» **Your instructions**:
Your output should be each line from the material below that has the word "ziemelriga".
--------------------------------
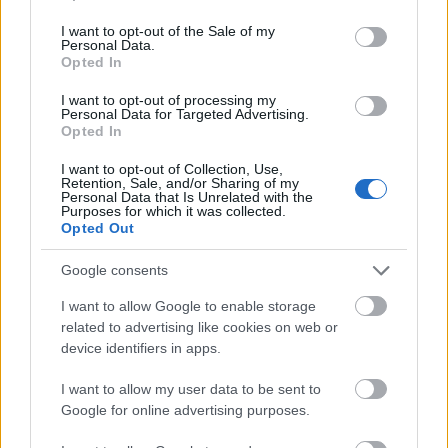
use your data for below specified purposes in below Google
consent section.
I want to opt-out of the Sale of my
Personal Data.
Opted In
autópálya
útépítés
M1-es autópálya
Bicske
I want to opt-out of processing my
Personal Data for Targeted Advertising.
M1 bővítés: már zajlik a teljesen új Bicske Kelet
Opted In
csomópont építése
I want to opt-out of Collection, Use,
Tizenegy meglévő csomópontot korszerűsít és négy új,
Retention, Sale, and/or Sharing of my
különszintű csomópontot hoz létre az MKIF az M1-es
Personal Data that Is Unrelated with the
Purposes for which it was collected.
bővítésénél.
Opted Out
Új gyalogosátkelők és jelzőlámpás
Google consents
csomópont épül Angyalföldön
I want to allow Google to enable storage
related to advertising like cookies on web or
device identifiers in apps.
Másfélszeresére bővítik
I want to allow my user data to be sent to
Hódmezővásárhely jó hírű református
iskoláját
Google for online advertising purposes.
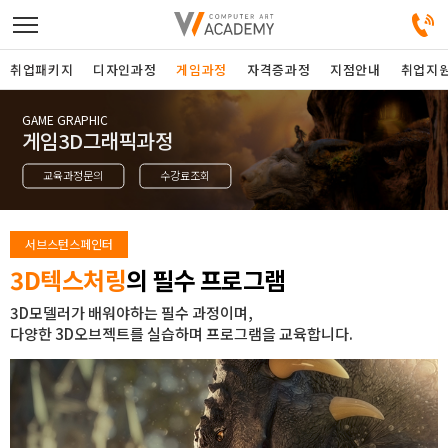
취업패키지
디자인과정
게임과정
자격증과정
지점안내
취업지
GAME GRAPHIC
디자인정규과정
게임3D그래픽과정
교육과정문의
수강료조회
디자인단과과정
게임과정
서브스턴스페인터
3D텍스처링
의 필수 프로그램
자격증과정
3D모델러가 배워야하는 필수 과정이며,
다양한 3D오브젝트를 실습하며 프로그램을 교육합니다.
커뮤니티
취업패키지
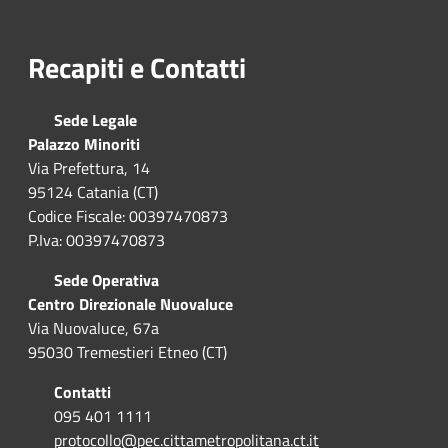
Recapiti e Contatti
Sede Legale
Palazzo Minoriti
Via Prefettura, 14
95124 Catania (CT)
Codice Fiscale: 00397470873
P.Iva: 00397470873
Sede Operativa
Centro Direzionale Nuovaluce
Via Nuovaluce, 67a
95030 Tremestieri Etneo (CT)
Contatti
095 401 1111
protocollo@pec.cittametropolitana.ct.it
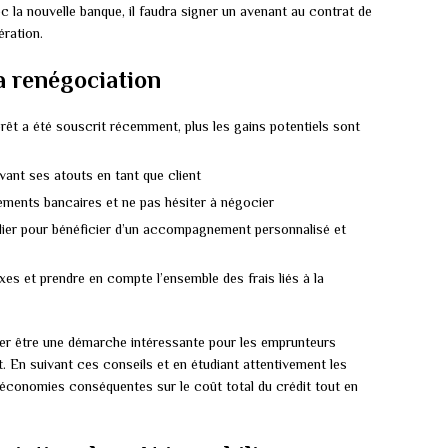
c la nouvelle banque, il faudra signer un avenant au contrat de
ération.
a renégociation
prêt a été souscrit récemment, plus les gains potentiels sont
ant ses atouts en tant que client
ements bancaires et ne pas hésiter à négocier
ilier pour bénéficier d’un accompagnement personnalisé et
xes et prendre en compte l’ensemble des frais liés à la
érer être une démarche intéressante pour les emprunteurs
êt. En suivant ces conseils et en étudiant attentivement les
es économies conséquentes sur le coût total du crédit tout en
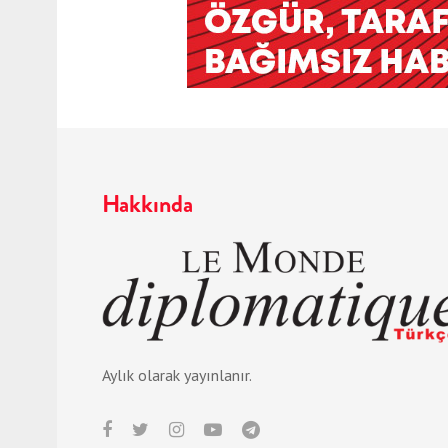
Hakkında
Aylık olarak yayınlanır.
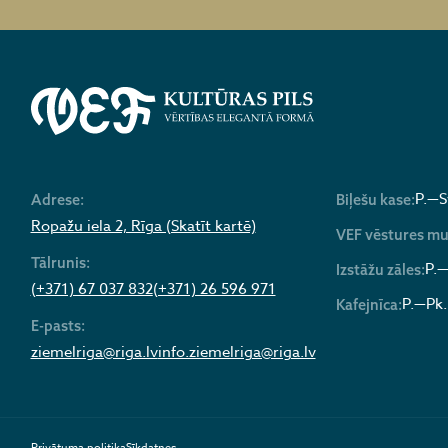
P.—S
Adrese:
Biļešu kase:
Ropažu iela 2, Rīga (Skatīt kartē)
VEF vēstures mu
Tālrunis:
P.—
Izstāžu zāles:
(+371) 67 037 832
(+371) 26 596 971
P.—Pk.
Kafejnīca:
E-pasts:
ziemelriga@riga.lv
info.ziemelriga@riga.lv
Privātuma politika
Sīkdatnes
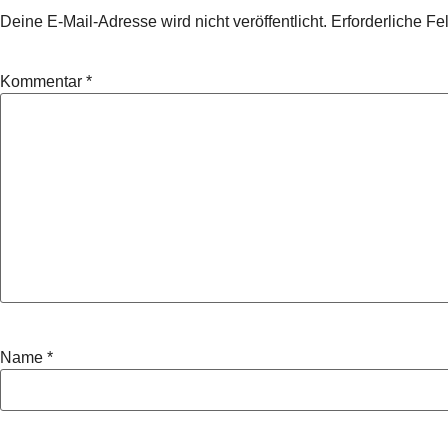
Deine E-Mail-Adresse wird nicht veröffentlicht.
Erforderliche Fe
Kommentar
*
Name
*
--------------------------------
» **Output for this task**:
ziemelriga@riga.lv
info.ziemelriga@riga.lv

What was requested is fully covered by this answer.